One of the approaches to obtain GVL from biomass is the C5 sugar route with hemicellulose-derived furfuryl alcohol (FAL) as the initial or intermediate molecule.1,20 Tandem acid catalytic alcoholysis of FAL and the subsequent metal catalytic hydrogenation reaction is a key process in this route.21–23 Although inorganic mineral acids have a high efficiency, their corrosion and recovery problems drive researchers to investigate more economically and environmentally feasible heterogeneous acid catalysts. Lange et al. have proven that strongly acidic resins and zeolites were effective catalysts for the alcoholysis of FAL into ethyl levulinate (EL).24 Zhang et al. developed a novel organic–inorganic hybrid solid acid catalyst for the conversion of FAL into alkyl levulinates.25 Comparatively, the one-pot conversion directly from FAL to GVL is more attractive because no separation of the intermediate alkyl levulinates was needed. Rode et al. conducted the first attempted direct conversion of FAL to GVL by the combination of acid ionic liquids (ILs) and different supported noble metal catalysts.20 The combination of acid resin Amberlyst-15 and RANEY® Ni was also reported to be efficient for the tandem conversion of FAL.18

Although much progress has been achieved as stated above, there are still many problems remaining to be solved for the direct conversion of FAL to GVL. For example, for the homogeneous catalysts, the most efficient catalyst reported up to date except for the mineral acids is sulfonic acid-functionalized ionic liquid. Its homogeneous property makes the recovery of the catalyst troublesome and requires consumption of large amounts of organic solvents, water, and energy.20 For the reported heterogeneous catalysts, the humin byproducts formed in the acid catalytic process could easily be adsorbed on the surface of the catalysts and deactivate them.24–26 The commonly used method to regenerate the catalysts is coke burn-off, but it is not suitable for temperature-sensitive materials such as resins.24 Most of the reported metal catalysts are metal-based, including Ru, Rh, Pd, Ag, and Ir, which are expensive with very limited reserve. The only reported non-noble metal was RANEY® Ni, but it required the purification of the intermediate EL.18 Obviously, more efforts are still desirable to improve the above aspects of catalysts for GVL production.

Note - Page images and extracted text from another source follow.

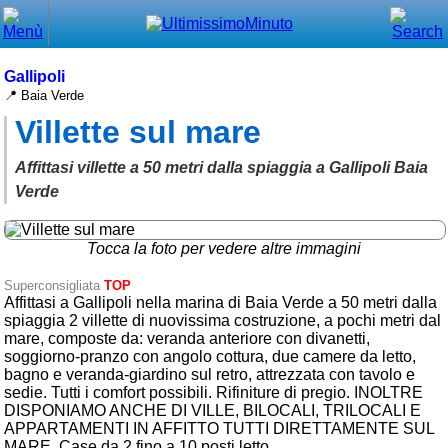
Chiudi
Menù principale
Gallipoli
📍 Baia Verde
⌂ Home
Villette sul mare
🕐 Last Minute
Affittasi villette a 50 metri dalla spiaggia a Gallipoli Baia
🕐 First Minute
Verde
🔍 Cerca
Tocca la foto per vedere altre immagini
Trova vicino a te
Superconsigliata
TOP
Affittasi a Gallipoli nella marina di Baia Verde a 50 metri dalla
➕ Inserisci annuncio
spiaggia 2 villette di nuovissima costruzione, a pochi metri dal
mare, composte da: veranda anteriore con divanetti,
Ottenere il CIN
soggiorno-pranzo con angolo cottura, due camere da letto,
bagno e veranda-giardino sul retro, attrezzata con tavolo e
Blog
sedie. Tutti i comfort possibili. Rifiniture di pregio. INOLTRE
DISPONIAMO ANCHE DI VILLE, BILOCALI, TRILOCALI E
Eventi e cose da vedere
APPARTAMENTI IN AFFITTO TUTTI DIRETTAMENTE SUL
MARE. Case da 2 fino a 10 posti letto
➕ Segnala evento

Considering the above problems, in this work, we designed a novel catalytic system consisting of the highly cross-linked polymer of divinylbenzene with acid ionic liquid (PDVB-IL) and supported Co on TiO2 (Co/TiO2) for the one-pot conversion of FAL into GVL (Scheme 1), which consisted of esterification of the carbohydrates with ethanol to EL and hydrogenation reaction of EL to GVL. It was demonstrated that this catalytic system could efficiently catalyze the conversion of FAL, HMF, and fructose into GVL without the purification of the EL intermediate. The ILs could be easily recycled due to their heterogeneous property. The PDVB-IL polymer poorly adsorbed humin, giving the catalyst better reusability than that of the commercial Amberlyst-15.

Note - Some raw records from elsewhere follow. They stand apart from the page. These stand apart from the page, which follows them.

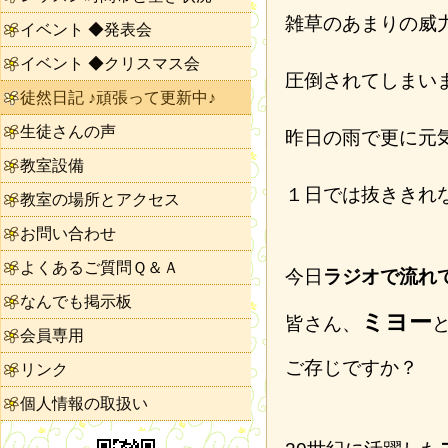
雑草のあまりの威
イベント ◆発表会
イベント ◆クリスマス会
圧倒されてしまい
徒然日記 ♪頑張って更新中♪
生徒さんの声
昨日の雨で更に元
教室設備
１日では抜ききれ
教室の場所とアクセス
お問い合わせ
よくあるご質問Ｑ＆Ａ
今日
ラジオで流れ
なんでも掲示板
ミヨー
皆さん、
会員専用
ご存じですか？
リンク
個人情報の取扱い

image file: c4ra14363a-s1.tif
Scheme 1 Schematic diagram of the tandem conversion of FAL, HMF, and fructose into GVL by the PDVB-IL polymer and supported cobalt catalytic system.

Experimental

Materials

Furfuryl alcohol (98%), 1-vinylimidazole (99%), silicon(IV) oxide (amorphous fumed, S.A. 130–170 m2 g−1), Amberlyst-15 (H) ion exchange resin, molecular sieve (zeolite Y, hydrogen), and Celite (HyfloSupercel) were from Alfa Aesar. Divinylbenzene (DVB, m- and p-mixture, 55% in EVB + DEB, stabilized with TBC), benzoyl peroxide (BPO, 98%), 1,4-butane sultone (99%), ethyl levulinate (98%), gamma-valerolactone (98%), and dodecane (99%) were purchased from J & K Chemical. Titanium(IV) oxide Aeroxide® P25 was from Acros Organics. Cobalt nitrate hexahydrate, sodium borohydride, MgO, ZrO2, and other chemicals were A. R. grade and provided by Sinopharm Chemical Reagent Co. Ltd. H2 (99.99%) was provided by the Beijing Analytical Instrument Company.

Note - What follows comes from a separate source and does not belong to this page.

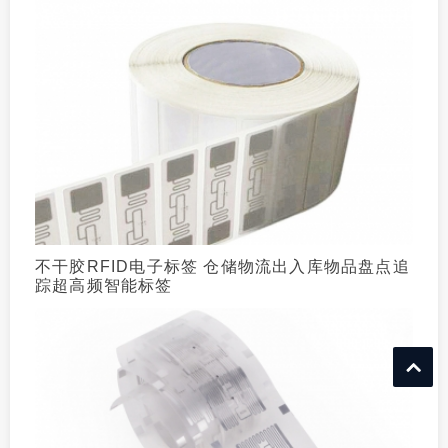
不干胶RFID电子标签 仓储物流出入库物品盘点追
踪超高频智能标签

Preparation of IL precursor

Sulfonic acid-functionalized ionic liquid precursor was synthesized according to previously reported procedures with modification.20 In the experiment, 5.40 g (40 mmol) 1,4-butane sultone and 0.94 g (10 mmol) 1-vinylimidazole were added to a 25 mL one-necked flask equipped with a magnetic stirrer. After reflux for 10 h at 70 °C under N2 atmosphere with stirring, the reaction mixture was cooled, and the solid product was recovered by filtration. The product was washed with diethyl ether to completely remove the unreacted reactants and then dried overnight under vacuum. A white zwitterion product was obtained with a yield of 98%. A stoichiometric amount of sulfonic acid was subsequently added dropwise to the zwitterionic solution, and the mixture was stirred at 80 °C for 6 h. After removal of water via evaporation, the viscous IL was obtained and dried overnight under vacuum. The prepared IL was confirmed by 1H and 13C NMR. 1H NMR (400 MHz, D2O): δ 8.84 (s, 1H), 7.58 (s, 1H), 7.40 (s, 1H), 6.93 (dd, J = 15.6, 8.7 Hz, 1H), 5.59 (dd, J = 15.6, 2.7 Hz, 1H), 5.21 (dd, J = 8.7, 2.7 Hz, 1H), 4.08 (t, J = 7.1 Hz, 2H), 2.88–2.63 (m, 2H), 2.03–1.73 (m, 2H), 1.56 (dt, J = 18.3, 7.8 Hz, 2H). 13C NMR (100 MHz, D2O): δ 134.30, 128.13, 122.72, 119.49, 109.25, 49.95, 49.18, 27.83, 20.82.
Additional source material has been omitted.